I'm not sure of the legal side, and I'm sure it varies from city to city, but I think you should be held LESS responsible is someone is still stupid enough to break into your car/yard/house with a "Dangerous Dog" or "Caution K-9" sign on it...but that's just me. :twisted:


----------



## Connie Sutherland (Mar 27, 2006)

Sarah Hall said:


> I'm not sure of the legal side, and I'm sure it varies from city to city, but I think you should be held LESS responsible is someone is still stupid enough to break into your car/yard/house with a "Dangerous Dog" or "Caution K-9" sign on it...but that's just me. :twisted:


Well, that's probably just everyone.  

The thing is that in court, a case can be made (and has been made) against someone who "wilfully allowed an unstable or vicious dog, blah blah, blah..." based on the fact that the person was "worried enough" about and "sufficiently aware" of the dog's "viciousness" to post a sign.
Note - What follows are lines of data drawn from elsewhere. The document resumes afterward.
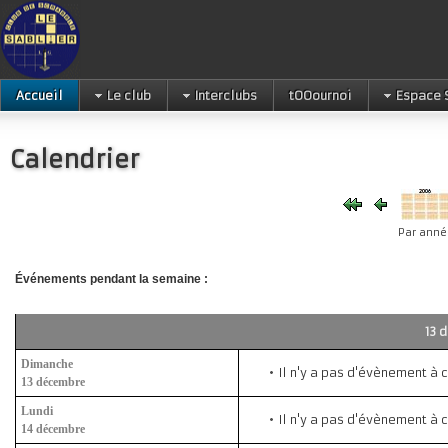
Accueil
Le club
Interclubs
tOOournoi
Espace 
Calendrier
Par anné
Événements pendant la semaine :
13 
Dimanche
Il n'y a pas d'évènement à 
13 décembre
Lundi
Il n'y a pas d'évènement à 
14 décembre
Of course, it's legal maneuvers........

And equally of course, we all have to find out what statutes are on the books where we live, and what our insurance companies and landlords, if we have them, require.


----------



## Jeff Jones (May 10, 2006)

> The thing is that in court, a case can be made (and has been made) against someone who "wilfully allowed an unstable or vicious dog, blah blah, blah..." based on the fact that the person was "worried enough" about and "sufficiently aware" of the dog's "viciousness" to post a sign



in australia if your dog has undergone any personal protection training / schutzhund training you are ment to notify your local council to have your dog declared a "dangerous dog" 

one of the requirements of keeping a dangerous dog on your property is to have warning signs stating you have a dangerous dog,

so in the courts eyes even if you have not told the council your dog has commenced any type of bite training but you post signs to the effect your dog will bite, you have pre knowledge of owning a dangerous dog, so any sign that states your dog may bite or even of an aggressive looking dog will get you in serious trouble if someone does get bitten,

i have public liability insurance covering my pooches that also covers them for emergency vet care 


(hope that makes sense i have just completed a 12 hour shift lol )


----------